→ **Directions**
Your answer must be every line of the data that contains "Killing".
Record set Start Marker
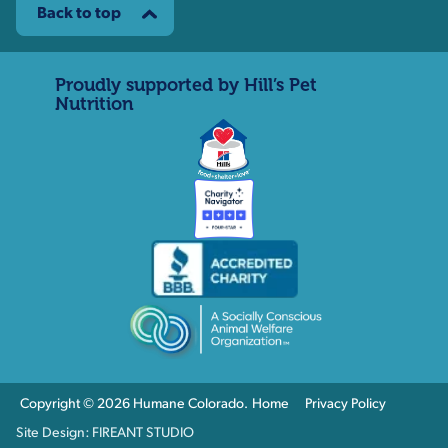
Back to top
Proudly supported by Hill’s Pet
Nutrition
Copyright © 2026 Humane Colorado.
Home
Privacy Policy
Site Design: FIREANT STUDIO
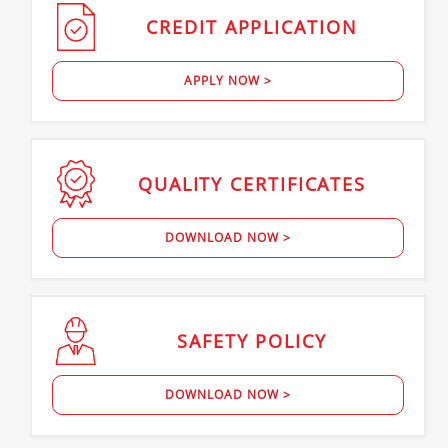
CREDIT
APPLICATION
APPLY NOW >
QUALITY
CERTIFICATES
DOWNLOAD NOW >
SAFETY
POLICY
DOWNLOAD NOW >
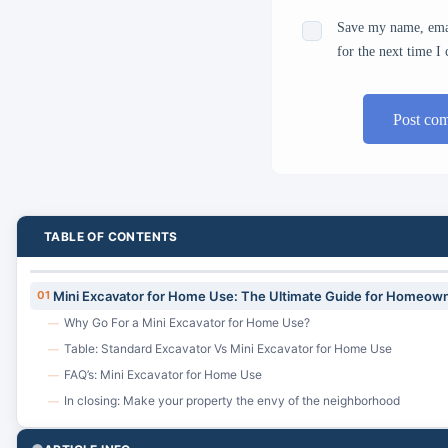
Save my name, emai
for the next time 
Post co
TABLE OF CONTENTS
01
Mini Excavator for Home Use: The Ultimate Guide for Homeown
Why Go For a Mini Excavator for Home Use?
—
Table: Standard Excavator Vs Mini Excavator for Home Use
—
FAQ’s: Mini Excavator for Home Use
—
In closing: Make your property the envy of the neighborhood
—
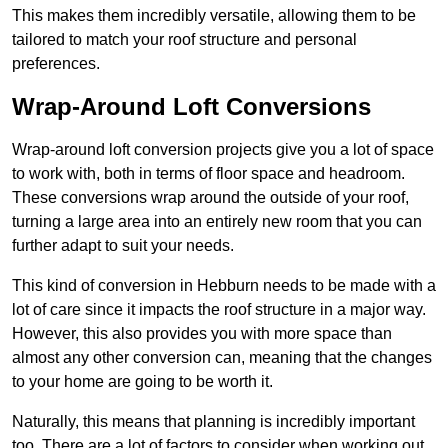
This makes them incredibly versatile, allowing them to be
tailored to match your roof structure and personal
preferences.
Wrap-Around Loft Conversions
Wrap-around loft conversion projects give you a lot of space
to work with, both in terms of floor space and headroom.
These conversions wrap around the outside of your roof,
turning a large area into an entirely new room that you can
further adapt to suit your needs.
This kind of conversion in Hebburn needs to be made with a
lot of care since it impacts the roof structure in a major way.
However, this also provides you with more space than
almost any other conversion can, meaning that the changes
to your home are going to be worth it.
Naturally, this means that planning is incredibly important
too. There are a lot of factors to consider when working out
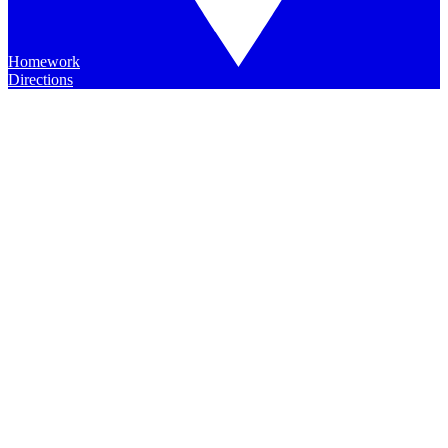
Homework
Directions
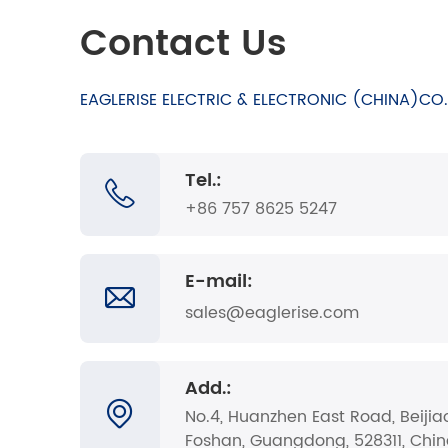
Contact Us
EAGLERISE ELECTRIC & ELECTRONIC (CHINA)CO.,
Tel.:
+86 757 8625 5247
E-mail:
sales@eaglerise.com
Add.:
No.4, Huanzhen East Road, Beijia
Foshan, Guangdong, 528311, Chi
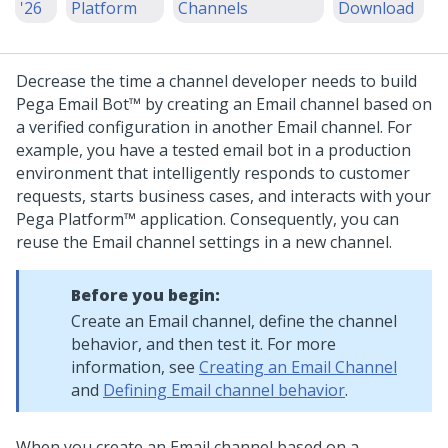
'26
Platform
Channels
Download
Decrease the time a channel developer needs to build
Pega Email Bot™
by creating an Email channel based on
a verified configuration in another Email channel. For
example, you have a tested email bot in a production
environment that intelligently responds to customer
requests, starts business cases, and interacts with your
Pega Platform™
application. Consequently, you can
reuse the Email channel settings in a new channel.
Before you begin:
Create an Email channel, define the channel
behavior, and then test it. For more
information, see
Creating an Email Channel
and
Defining Email channel behavior
.
When you create an Email channel based on a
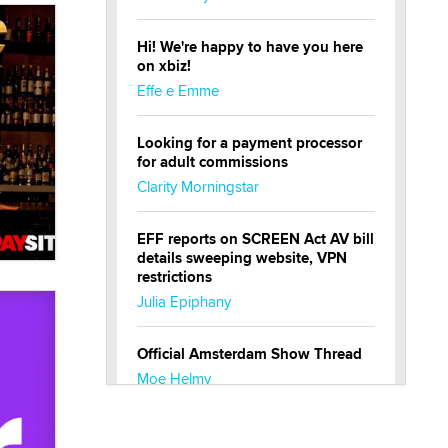
Hi! We're happy to have you here
on xbiz!
Effe e Emme
Looking for a payment processor
for adult commissions
Clarity Morningstar
EFF reports on SCREEN Act AV bill
details sweeping website, VPN
restrictions
Julia Epiphany
Official Amsterdam Show Thread
Moe Helmy
OnlyFans stars' images are being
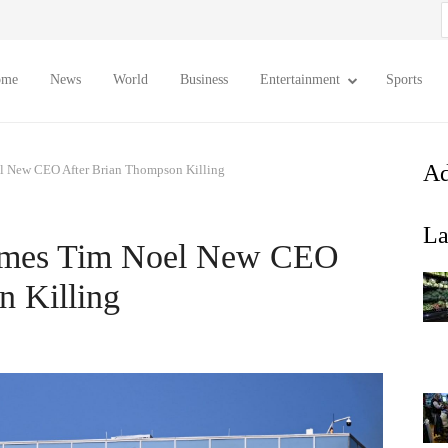
S
f
ome
News
World
Business
Entertainment
Sports
Ad
l New CEO After Brian Thompson Killing
La
ames Tim Noel New CEO
n Killing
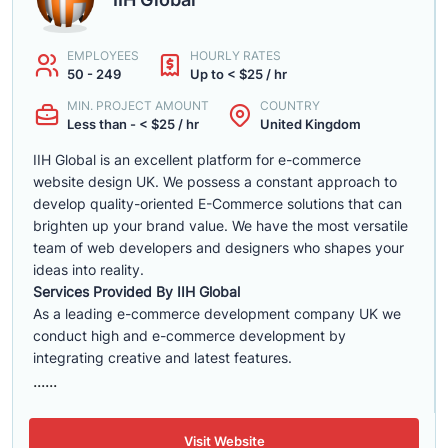
EMPLOYEES
HOURLY RATES
50 - 249
Up to < $25 / hr
MIN. PROJECT AMOUNT
COUNTRY
Less than - < $25 / hr
United Kingdom
IIH Global is an excellent platform for e-commerce
website design UK. We possess a constant approach to
develop quality-oriented E-Commerce solutions that can
brighten up your brand value. We have the most versatile
team of web developers and designers who shapes your
ideas into reality.
Services Provided By IIH Global
As a leading e-commerce development company UK we
conduct high and e-commerce development by
integrating creative and latest features.
......
Visit Website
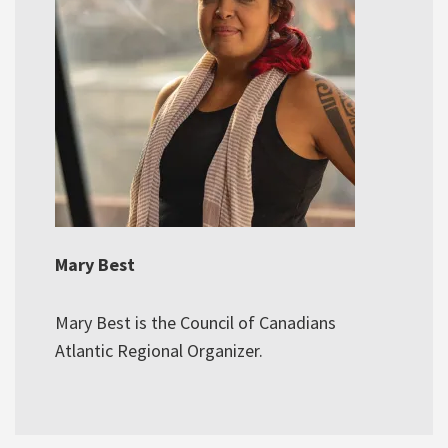
Mary Best
Mary Best is the Council of Canadians
Atlantic Regional Organizer.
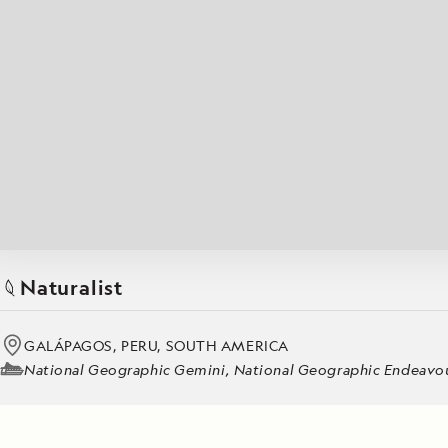
Japan
LEARN MORE
GET STARTED
LIMITED INVENTORY. BOOK TODAY.
LEARN M
BOOK B
READ MORE
LEARN MORE
Naturalist
GALÁPAGOS, PERU, SOUTH AMERICA
National Geographic Gemini, National Geographic Endeavour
Record set End Marker
→ **Answer section**
l New CEO After Brian Thompson Killing
n Killing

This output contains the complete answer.